Chasser et boire en paix, voilà l’unique bien.
Buvons ! Notre sang brûle et nos femmes sont belles ;
Demain n’est pas encore, et le passé n’est rien !


L’ENFANT.


Vous descendrez vivants dans ma géhenne en flamme,
Chiens aboyeurs repus d’hydromel et de chair !
Vous serez consumés des angoisses de l’âme,
Vous vous tordrez hurlants dans le septième enfer !

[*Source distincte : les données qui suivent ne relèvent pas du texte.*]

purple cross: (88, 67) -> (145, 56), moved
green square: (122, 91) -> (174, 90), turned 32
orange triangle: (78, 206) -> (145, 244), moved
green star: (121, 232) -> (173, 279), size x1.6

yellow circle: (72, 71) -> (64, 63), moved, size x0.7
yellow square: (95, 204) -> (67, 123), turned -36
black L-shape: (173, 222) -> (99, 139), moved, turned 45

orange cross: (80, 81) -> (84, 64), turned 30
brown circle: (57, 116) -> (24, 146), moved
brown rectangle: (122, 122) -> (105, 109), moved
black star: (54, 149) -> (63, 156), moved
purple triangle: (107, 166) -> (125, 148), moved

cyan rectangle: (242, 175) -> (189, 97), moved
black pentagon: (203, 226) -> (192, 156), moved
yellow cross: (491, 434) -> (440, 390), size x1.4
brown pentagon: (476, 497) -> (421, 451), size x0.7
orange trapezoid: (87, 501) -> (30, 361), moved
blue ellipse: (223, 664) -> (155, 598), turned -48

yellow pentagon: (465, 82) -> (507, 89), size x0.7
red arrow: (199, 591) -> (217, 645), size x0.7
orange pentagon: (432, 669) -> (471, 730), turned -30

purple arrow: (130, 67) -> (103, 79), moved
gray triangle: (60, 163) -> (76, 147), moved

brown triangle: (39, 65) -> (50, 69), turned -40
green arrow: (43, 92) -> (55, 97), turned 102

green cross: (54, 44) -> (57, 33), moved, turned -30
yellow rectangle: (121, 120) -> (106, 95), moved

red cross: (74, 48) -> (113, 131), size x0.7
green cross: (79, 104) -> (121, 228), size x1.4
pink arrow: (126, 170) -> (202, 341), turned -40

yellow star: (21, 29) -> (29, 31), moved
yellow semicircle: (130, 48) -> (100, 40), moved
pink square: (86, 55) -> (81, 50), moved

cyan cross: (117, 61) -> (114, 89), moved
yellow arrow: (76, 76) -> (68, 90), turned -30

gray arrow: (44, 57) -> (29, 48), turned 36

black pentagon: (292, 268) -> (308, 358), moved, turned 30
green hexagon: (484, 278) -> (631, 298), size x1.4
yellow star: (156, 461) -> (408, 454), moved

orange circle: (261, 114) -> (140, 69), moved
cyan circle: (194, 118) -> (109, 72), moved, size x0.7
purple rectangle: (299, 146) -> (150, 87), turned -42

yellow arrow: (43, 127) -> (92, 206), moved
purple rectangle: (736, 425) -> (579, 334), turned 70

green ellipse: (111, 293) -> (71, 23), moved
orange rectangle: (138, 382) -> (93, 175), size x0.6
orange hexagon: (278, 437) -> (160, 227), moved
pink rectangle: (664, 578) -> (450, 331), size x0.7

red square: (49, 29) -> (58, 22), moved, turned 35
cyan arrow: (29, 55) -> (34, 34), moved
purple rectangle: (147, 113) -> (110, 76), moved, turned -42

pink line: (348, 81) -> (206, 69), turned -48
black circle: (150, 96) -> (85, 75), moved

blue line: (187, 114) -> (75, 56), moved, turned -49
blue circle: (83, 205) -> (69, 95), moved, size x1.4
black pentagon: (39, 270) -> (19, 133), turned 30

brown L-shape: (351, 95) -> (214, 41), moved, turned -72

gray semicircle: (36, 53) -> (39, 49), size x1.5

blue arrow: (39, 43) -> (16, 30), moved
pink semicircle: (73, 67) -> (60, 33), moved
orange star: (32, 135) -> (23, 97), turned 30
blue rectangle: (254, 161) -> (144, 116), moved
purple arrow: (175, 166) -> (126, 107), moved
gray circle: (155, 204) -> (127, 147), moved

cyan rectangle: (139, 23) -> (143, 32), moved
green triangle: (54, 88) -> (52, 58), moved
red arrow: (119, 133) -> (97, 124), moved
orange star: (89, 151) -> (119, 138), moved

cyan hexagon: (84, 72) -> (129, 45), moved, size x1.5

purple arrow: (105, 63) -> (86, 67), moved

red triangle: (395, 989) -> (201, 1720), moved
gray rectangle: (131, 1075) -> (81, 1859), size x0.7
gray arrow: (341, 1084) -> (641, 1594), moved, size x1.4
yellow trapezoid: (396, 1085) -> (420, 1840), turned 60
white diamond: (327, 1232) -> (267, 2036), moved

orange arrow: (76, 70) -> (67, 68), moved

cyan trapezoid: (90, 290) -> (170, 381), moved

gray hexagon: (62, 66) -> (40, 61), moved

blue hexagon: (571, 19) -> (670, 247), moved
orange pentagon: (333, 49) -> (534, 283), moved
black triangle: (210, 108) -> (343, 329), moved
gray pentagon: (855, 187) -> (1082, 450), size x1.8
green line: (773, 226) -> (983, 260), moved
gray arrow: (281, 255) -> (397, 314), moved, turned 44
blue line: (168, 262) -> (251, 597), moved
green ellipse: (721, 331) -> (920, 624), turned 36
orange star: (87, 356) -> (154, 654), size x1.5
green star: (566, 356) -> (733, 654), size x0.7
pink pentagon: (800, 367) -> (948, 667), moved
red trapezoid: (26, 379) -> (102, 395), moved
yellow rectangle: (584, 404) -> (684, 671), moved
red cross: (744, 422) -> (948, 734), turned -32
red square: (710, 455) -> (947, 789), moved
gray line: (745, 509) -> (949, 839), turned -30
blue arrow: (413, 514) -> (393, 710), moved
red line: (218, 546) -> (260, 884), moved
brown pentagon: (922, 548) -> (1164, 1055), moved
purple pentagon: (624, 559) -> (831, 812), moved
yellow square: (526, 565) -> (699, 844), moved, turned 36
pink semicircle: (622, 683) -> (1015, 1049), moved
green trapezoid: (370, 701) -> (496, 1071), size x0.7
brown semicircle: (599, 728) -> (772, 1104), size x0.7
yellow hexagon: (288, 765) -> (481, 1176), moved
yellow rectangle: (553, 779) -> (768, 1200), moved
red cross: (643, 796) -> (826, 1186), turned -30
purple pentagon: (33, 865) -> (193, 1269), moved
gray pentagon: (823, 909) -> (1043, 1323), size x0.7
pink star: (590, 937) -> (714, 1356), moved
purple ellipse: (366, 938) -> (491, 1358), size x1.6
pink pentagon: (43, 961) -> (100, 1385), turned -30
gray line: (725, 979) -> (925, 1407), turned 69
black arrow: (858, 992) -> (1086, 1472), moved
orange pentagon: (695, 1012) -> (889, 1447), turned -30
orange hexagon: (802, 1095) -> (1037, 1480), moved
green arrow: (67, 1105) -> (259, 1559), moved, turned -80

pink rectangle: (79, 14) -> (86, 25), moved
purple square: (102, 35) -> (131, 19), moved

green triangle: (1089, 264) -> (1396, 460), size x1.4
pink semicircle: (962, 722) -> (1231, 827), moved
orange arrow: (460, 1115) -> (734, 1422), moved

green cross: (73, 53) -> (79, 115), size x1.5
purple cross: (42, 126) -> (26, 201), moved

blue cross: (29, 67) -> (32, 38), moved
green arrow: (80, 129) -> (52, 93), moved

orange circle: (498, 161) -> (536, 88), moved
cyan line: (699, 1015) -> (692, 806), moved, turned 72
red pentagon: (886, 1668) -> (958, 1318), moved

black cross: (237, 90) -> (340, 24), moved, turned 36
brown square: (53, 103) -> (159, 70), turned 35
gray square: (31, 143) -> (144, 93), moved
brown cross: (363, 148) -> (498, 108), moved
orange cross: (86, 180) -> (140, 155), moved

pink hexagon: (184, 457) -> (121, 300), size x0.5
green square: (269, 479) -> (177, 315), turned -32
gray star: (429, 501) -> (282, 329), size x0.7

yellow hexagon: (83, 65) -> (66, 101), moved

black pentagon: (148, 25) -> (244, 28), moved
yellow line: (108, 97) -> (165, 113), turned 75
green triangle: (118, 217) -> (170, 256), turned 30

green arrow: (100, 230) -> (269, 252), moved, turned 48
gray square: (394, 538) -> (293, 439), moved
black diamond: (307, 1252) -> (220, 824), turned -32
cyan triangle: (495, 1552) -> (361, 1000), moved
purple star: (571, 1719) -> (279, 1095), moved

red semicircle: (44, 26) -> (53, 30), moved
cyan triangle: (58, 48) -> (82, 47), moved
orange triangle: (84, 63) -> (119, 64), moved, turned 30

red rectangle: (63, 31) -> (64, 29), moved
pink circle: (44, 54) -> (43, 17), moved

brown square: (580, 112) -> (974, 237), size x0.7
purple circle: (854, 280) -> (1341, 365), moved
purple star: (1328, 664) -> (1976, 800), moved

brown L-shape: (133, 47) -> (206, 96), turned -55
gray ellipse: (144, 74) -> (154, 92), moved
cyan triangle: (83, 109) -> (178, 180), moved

Pareils aux pins ployés par le mal qui les ronge,
Tristes dès le berceau, sans joie et sans vigueur,
Vos enfants grandiront et vivront comme en songe,
Le glaive du désir enfoncé dans le cœur.
Pleins d’ennuis aux récits des choses disparues,
D’un œil morne ils verront sans plaisir ni regrets,
Par la hache et le feu, sous le soc des charrues,
Tomber la majesté de leurs vieilles forêts.
Ils auront froid et faim sur la terre glacée ;
Ils gémiront d’errer dans les brouillards du Nord ;
Et la volupté même, en leur veine épuisée,
Au lieu d’un sang nouveau fera courir la mort.
Ainsi, Dieu, Runoïas, Chasseurs du sol polaire,
Je vous retrancherai de mon sillon jaloux,
Et je ferai germer ma moisson de colère
Sur l’éternelle fange où vous rentrerez tous.